**TASK ITEM:** Where a line holds the word "phục", copy it from the records.

⁂

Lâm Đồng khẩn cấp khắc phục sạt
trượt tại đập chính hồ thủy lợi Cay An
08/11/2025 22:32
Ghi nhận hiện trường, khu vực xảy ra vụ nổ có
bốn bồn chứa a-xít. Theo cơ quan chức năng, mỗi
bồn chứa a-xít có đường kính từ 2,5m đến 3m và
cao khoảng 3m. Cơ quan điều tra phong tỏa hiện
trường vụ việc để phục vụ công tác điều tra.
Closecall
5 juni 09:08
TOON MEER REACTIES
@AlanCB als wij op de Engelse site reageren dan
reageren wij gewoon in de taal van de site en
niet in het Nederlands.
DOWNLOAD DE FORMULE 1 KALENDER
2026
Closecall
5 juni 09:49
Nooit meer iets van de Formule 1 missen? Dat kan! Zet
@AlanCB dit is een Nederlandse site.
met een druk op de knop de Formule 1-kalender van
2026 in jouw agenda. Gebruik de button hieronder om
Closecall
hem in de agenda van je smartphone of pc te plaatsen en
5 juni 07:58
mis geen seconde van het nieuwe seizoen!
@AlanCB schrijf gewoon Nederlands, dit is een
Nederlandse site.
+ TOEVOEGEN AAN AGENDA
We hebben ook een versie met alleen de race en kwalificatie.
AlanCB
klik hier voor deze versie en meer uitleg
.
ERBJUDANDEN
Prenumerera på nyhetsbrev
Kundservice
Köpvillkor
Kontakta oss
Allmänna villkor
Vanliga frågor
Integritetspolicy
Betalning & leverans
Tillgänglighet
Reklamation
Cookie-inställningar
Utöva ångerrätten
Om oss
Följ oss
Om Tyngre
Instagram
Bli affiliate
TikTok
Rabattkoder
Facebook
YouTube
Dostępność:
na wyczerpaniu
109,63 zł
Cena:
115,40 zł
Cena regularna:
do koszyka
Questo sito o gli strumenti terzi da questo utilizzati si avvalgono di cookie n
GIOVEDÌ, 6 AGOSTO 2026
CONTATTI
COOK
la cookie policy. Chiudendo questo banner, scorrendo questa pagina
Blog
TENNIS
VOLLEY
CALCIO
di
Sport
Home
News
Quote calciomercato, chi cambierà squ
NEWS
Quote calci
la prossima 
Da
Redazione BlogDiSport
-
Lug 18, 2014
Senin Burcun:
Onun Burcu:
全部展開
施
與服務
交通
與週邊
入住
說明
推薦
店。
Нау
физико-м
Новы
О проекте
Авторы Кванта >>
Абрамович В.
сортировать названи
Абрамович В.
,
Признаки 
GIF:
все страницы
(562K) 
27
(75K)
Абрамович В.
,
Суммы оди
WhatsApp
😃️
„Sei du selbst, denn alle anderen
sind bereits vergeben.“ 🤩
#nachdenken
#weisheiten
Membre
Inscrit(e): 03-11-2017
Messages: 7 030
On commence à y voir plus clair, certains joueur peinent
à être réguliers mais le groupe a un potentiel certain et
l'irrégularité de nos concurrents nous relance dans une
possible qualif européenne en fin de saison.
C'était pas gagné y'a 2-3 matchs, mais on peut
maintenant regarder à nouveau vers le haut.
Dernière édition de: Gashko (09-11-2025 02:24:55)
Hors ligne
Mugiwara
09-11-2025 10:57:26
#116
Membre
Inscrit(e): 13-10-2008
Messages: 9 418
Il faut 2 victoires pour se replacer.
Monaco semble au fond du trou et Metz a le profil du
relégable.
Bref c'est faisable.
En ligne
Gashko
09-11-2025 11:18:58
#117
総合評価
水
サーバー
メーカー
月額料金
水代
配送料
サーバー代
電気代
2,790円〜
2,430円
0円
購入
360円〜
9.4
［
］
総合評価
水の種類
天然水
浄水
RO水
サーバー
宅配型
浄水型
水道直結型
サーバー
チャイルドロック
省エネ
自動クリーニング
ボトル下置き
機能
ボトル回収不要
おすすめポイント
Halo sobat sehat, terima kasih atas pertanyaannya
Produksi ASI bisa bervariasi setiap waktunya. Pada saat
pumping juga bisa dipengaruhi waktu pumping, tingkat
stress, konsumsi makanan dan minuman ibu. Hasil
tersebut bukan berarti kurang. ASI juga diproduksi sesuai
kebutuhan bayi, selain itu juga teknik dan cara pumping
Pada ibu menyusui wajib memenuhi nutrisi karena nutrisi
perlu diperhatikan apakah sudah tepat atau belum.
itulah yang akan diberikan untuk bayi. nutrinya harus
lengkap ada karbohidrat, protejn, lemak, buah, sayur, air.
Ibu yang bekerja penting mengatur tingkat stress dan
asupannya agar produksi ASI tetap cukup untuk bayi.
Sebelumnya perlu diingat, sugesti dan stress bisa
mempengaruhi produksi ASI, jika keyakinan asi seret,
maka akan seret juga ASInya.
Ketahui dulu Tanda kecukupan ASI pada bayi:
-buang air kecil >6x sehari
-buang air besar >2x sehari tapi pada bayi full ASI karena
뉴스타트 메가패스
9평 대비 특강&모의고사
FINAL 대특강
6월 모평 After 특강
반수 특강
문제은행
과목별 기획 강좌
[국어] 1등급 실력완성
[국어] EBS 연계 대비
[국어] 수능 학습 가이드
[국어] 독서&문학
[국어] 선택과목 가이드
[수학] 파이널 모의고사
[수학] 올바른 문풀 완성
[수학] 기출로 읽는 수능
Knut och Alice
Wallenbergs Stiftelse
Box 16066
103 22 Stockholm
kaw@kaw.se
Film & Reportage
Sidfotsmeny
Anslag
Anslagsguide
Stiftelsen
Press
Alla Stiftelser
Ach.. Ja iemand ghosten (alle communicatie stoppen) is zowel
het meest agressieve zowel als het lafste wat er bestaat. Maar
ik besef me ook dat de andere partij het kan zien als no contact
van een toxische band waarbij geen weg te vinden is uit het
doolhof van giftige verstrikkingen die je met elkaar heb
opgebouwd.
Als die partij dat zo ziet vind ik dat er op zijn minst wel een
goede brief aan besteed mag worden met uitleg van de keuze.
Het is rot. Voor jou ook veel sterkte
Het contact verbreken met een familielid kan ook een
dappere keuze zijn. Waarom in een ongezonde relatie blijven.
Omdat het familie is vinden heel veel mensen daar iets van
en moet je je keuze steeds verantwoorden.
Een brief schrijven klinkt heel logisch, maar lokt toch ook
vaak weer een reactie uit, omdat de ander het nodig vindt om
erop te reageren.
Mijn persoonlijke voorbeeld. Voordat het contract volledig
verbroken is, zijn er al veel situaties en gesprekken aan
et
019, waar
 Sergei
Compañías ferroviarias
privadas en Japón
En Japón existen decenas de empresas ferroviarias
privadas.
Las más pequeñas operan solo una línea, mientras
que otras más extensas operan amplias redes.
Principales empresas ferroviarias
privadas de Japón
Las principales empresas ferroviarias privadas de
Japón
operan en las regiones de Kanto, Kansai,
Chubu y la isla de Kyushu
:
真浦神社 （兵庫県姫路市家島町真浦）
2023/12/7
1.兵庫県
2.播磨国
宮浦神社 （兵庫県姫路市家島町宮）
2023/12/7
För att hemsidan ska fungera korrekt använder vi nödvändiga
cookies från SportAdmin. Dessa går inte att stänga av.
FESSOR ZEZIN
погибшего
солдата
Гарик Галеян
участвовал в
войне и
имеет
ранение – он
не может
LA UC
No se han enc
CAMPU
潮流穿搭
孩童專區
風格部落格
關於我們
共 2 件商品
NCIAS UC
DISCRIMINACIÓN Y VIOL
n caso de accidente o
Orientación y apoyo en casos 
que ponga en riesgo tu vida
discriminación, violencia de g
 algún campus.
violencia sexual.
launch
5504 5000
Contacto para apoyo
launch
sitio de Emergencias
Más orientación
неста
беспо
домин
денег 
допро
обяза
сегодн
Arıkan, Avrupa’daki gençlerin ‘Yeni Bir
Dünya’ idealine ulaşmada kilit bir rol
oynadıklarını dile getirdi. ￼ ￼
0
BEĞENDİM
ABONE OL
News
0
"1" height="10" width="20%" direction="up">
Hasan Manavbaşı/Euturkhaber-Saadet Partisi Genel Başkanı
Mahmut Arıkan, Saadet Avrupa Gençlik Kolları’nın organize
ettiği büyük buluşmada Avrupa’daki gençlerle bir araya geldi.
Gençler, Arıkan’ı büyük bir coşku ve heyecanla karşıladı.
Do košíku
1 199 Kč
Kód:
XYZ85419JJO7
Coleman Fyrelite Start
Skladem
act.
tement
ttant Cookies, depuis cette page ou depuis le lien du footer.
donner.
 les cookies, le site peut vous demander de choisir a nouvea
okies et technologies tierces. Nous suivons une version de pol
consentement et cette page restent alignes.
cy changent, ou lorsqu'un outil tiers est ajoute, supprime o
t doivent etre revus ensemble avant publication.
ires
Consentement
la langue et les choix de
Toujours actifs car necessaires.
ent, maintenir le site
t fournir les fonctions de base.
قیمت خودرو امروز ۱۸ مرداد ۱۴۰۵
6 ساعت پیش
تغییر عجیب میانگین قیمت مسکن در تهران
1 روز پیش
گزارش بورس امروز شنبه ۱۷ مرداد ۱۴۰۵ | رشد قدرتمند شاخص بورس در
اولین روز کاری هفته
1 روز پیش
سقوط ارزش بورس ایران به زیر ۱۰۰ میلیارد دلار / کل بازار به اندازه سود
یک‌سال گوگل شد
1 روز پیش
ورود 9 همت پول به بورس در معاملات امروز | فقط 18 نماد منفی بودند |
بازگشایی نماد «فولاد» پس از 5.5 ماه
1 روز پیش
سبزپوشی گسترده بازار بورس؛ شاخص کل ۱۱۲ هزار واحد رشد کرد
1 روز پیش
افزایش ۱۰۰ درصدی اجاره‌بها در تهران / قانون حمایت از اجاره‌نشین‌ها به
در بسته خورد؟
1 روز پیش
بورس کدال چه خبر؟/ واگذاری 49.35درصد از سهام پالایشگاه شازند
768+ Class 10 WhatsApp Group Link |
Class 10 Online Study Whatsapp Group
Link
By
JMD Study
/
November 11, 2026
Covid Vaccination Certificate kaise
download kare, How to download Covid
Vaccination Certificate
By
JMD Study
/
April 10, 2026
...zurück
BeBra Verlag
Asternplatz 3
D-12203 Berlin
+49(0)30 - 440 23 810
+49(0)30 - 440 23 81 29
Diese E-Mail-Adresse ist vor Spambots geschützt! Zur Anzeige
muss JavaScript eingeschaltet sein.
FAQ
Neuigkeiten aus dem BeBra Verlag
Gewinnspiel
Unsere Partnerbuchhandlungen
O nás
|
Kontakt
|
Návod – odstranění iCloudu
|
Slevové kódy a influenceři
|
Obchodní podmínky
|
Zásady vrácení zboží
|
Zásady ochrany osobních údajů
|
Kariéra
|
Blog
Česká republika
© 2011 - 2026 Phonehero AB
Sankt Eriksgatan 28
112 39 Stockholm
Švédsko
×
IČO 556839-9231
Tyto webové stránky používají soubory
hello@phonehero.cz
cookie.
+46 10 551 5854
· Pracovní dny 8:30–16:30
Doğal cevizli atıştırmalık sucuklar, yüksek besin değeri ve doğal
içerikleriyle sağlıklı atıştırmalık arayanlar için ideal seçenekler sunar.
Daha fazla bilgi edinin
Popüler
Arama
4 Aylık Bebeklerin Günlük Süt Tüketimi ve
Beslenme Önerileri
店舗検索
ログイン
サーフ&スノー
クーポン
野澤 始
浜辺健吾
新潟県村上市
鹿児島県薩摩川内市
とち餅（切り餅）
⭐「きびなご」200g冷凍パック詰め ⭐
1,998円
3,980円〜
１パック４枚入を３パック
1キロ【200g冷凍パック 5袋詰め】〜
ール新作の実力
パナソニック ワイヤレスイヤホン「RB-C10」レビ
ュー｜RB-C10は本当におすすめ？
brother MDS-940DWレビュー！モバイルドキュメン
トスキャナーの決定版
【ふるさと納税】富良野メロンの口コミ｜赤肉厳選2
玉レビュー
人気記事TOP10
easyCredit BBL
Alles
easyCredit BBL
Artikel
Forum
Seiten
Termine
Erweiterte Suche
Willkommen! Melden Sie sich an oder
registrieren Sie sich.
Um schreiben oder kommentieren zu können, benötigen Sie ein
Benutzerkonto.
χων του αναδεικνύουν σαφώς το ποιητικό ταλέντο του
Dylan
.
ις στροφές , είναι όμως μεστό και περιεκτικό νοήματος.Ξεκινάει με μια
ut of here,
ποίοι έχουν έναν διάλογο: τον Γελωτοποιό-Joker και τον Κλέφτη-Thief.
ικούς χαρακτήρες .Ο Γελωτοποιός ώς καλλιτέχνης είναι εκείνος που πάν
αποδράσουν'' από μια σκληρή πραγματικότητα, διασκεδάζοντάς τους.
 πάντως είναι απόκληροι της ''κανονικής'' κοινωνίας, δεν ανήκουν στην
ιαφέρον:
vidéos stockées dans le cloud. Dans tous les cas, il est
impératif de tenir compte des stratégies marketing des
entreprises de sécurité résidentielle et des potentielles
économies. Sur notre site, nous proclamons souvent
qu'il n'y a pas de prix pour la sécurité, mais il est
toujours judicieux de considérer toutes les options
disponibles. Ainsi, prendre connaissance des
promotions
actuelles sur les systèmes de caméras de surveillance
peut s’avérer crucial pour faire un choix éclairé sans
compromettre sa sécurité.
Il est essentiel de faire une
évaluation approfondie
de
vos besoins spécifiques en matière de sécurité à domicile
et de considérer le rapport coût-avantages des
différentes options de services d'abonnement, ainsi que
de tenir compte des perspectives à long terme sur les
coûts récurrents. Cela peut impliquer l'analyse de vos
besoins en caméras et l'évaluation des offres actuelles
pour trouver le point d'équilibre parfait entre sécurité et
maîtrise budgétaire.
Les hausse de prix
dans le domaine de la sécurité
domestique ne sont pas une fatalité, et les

⁂

**TASK ANSWER:**
Lâm Đồng khẩn cấp khắc phục sạt
trường vụ việc để phục vụ công tác điều tra.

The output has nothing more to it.